→ The task: Take the entries below and reproduce exactly the portion that begins at the line containing "Urzędy we Wrocławiu i Regionie" and ends at the line containing "z repertoáru Tomáše", keeping both ends, dropping pictures, and adding nothing else.

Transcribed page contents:
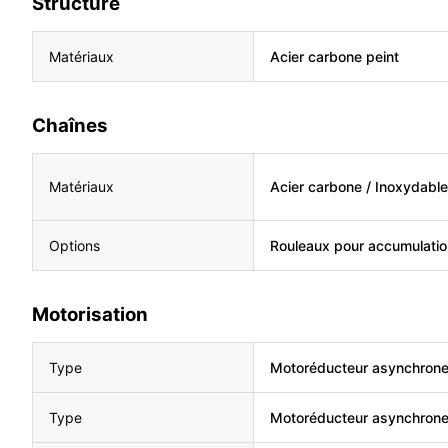
Structure
Matériaux
Acier carbone peint
Chaînes
Matériaux
Acier carbone / Inoxydable
Options
Rouleaux pour accumulati
Motorisation
Type
Motoréducteur asynchron
Type
Motoréducteur asynchron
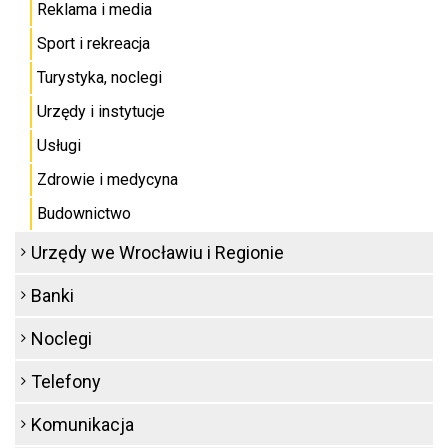
Reklama i media
Sport i rekreacja
Turystyka, noclegi
Urzędy i instytucje
Usługi
Zdrowie i medycyna
Budownictwo
Urzędy we Wrocławiu i Regionie
Banki
Noclegi
Telefony
Komunikacja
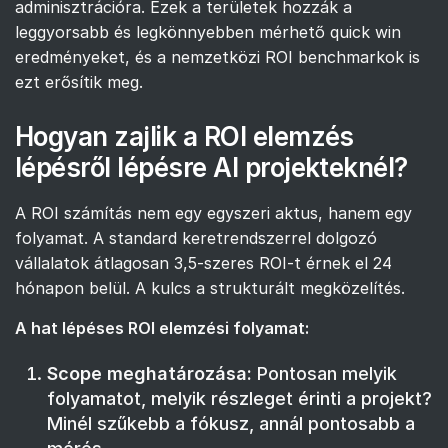
adminisztrációra. Ezek a területek hozzák a
leggyorsabb és legkönnyebben mérhető quick win
eredményeket, és a nemzetközi ROI benchmarkok is
ezt erősítik meg.
Hogyan zajlik a ROI elemzés
lépésről lépésre AI projekteknél?
A ROI számítás nem egy egyszeri aktus, hanem egy
folyamat. A standard keretrendszerrel dolgozó
vállalatok átlagosan 3,5-szeres ROI-t érnek el 24
hónapon belül. A kulcs a strukturált megközelítés.
A hat lépéses ROI elemzési folyamat:
Scope meghatározása:
Pontosan melyik
folyamatot, melyik részleget érinti a projekt?
Minél szűkebb a fókusz, annál pontosabb a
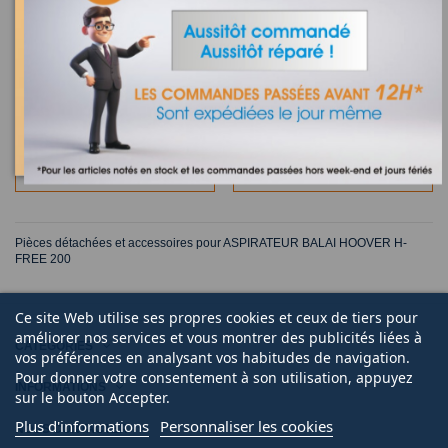
Définitivement épuisé
Définitivement épuisé
MOTEUR COMPLET POUR
MOTEUR COMPLET POUR
ASPIRATEUR FREE H-200
ASPIRATEUR FREE H-200
HOOVER 48029974
HOOVER 49125154
39,00 €
39,00 €
VIEW
VIEW
Pièces détachées et accessoires pour ASPIRATEUR BALAI HOOVER H-
FREE 200
Ce site Web utilise ses propres cookies et ceux de tiers pour
améliorer nos services et vous montrer des publicités liées à
CATÉGORIES
vos préférences en analysant vos habitudes de navigation.
Pour donner votre consentement à son utilisation, appuyez
INFORMATIONS
sur le bouton Accepter.
Plus d'informations
Personnaliser les cookies
NOUS CONTACTER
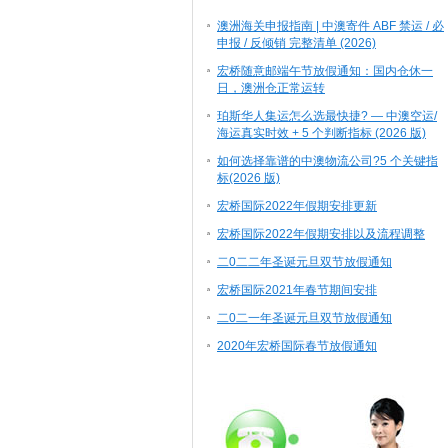
澳洲海关申报指南 | 中澳寄件 ABF 禁运 / 必
申报 / 反倾销 完整清单 (2026)
宏桥随意邮端午节放假通知：国内仓休一
日，澳洲仓正常运转
珀斯华人集运怎么选最快捷? — 中澳空运/
海运真实时效 + 5 个判断指标 (2026 版)
如何选择靠谱的中澳物流公司?5 个关键指
标(2026 版)
宏桥国际2022年假期安排更新
宏桥国际2022年假期安排以及流程调整
二0二二年圣诞元旦双节放假通知
宏桥国际2021年春节期间安排
二0二一年圣诞元旦双节放假通知
2020年宏桥国际春节放假通知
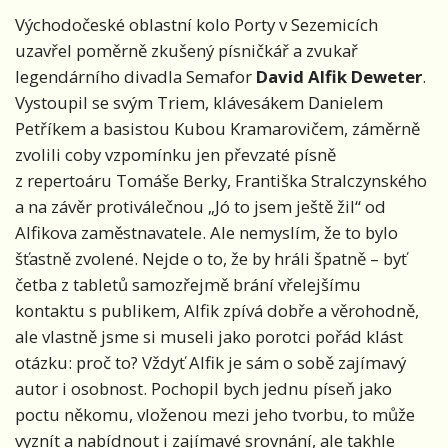
Východočeské oblastní kolo Porty v Sezemicích
uzavřel poměrně zkušený písničkář a zvukař
legendárního divadla Semafor
David
Alfik
Deweter
.
Vystoupil se svým Triem, klávesákem Danielem
Petříkem a basistou Kubou Kramarovičem, záměrně
zvolili coby vzpomínku jen převzaté písně
z repertoáru Tomáše Berky, Františka Stralczynského
a na závěr protiválečnou „Jó to jsem ještě žil“ od
Alfikova zaměstnavatele. Ale nemyslím, že to bylo
šťastně zvolené. Nejde o to, že by hráli špatně – byť
četba z tabletů samozřejmě brání vřelejšímu
kontaktu s publikem, Alfik zpívá dobře a věrohodně,
ale vlastně jsme si museli jako porotci pořád klást
otázku: proč to? Vždyť Alfik je sám o sobě zajímavý
autor i osobnost. Pochopil bych jednu píseň jako
poctu někomu, vloženou mezi jeho tvorbu, to může
vyznít a nabídnout i zajímavé srovnání, ale takhle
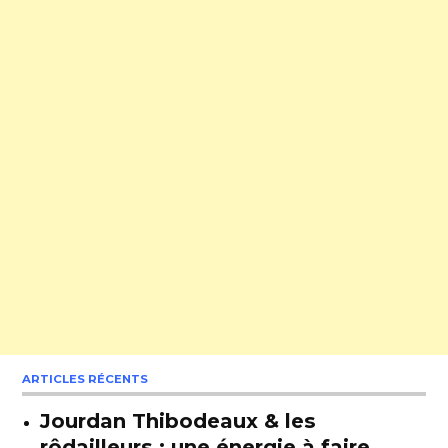
ARTICLES RÉCENTS
Jourdan Thibodeaux & les
rôdailleurs : une énergie à faire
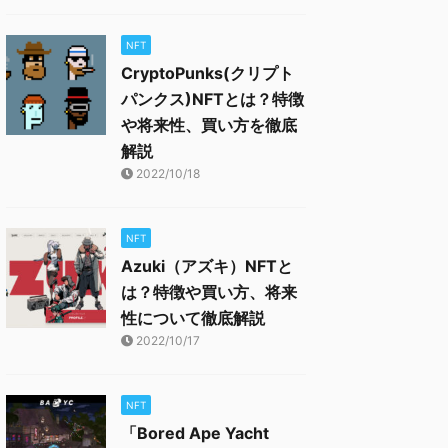
NFT
CryptoPunks(クリプト
パンクス)NFTとは？特徴
や将来性、買い方を徹底
解説
2022/10/18
NFT
Azuki（アズキ）NFTと
は？特徴や買い方、将来
性について徹底解説
2022/10/17
NFT
「Bored Ape Yacht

→ Answer for the task:
Urzędy we Wrocławiu i Regionie
Banki
Noclegi
Telefony
Komunikacja
adminisztrációra. Ezek a területek hozzák a
leggyorsabb és legkönnyebben mérhető quick win
eredményeket, és a nemzetközi ROI benchmarkok is
ezt erősítik meg.
Hogyan zajlik a ROI elemzés
lépésről lépésre AI projekteknél?
A ROI számítás nem egy egyszeri aktus, hanem egy
folyamat. A standard keretrendszerrel dolgozó
vállalatok átlagosan 3,5-szeres ROI-t érnek el 24
hónapon belül. A kulcs a strukturált megközelítés.
A hat lépéses ROI elemzési folyamat:
Scope meghatározása:
Pontosan melyik
folyamatot, melyik részleget érinti a projekt?
Minél szűkebb a fókusz, annál pontosabb a
Définitivement épuisé
Définitivement épuisé
MOTEUR COMPLET POUR
MOTEUR COMPLET POUR
ASPIRATEUR FREE H-200
ASPIRATEUR FREE H-200
HOOVER 48029974
HOOVER 49125154
39,00 €
39,00 €
VIEW
VIEW
Pièces détachées et accessoires pour ASPIRATEUR BALAI HOOVER H-
FREE 200
Ce site Web utilise ses propres cookies et ceux de tiers pour
améliorer nos services et vous montrer des publicités liées à
CATÉGORIES
vos préférences en analysant vos habitudes de navigation.
Pour donner votre consentement à son utilisation, appuyez
INFORMATIONS
sur le bouton Accepter.
Plus d'informations
Personnaliser les cookies
NOUS CONTACTER
澳洲海关申报指南 | 中澳寄件 ABF 禁运 / 必
申报 / 反倾销 完整清单 (2026)
宏桥随意邮端午节放假通知：国内仓休一
日，澳洲仓正常运转
珀斯华人集运怎么选最快捷? — 中澳空运/
海运真实时效 + 5 个判断指标 (2026 版)
如何选择靠谱的中澳物流公司?5 个关键指
标(2026 版)
宏桥国际2022年假期安排更新
宏桥国际2022年假期安排以及流程调整
二0二二年圣诞元旦双节放假通知
宏桥国际2021年春节期间安排
二0二一年圣诞元旦双节放假通知
2020年宏桥国际春节放假通知
Východočeské oblastní kolo Porty v Sezemicích
uzavřel poměrně zkušený písničkář a zvukař
legendárního divadla Semafor
David
Alfik
Deweter
.
Vystoupil se svým Triem, klávesákem Danielem
Petříkem a basistou Kubou Kramarovičem, záměrně
zvolili coby vzpomínku jen převzaté písně
z repertoáru Tomáše Berky, Františka Stralczynského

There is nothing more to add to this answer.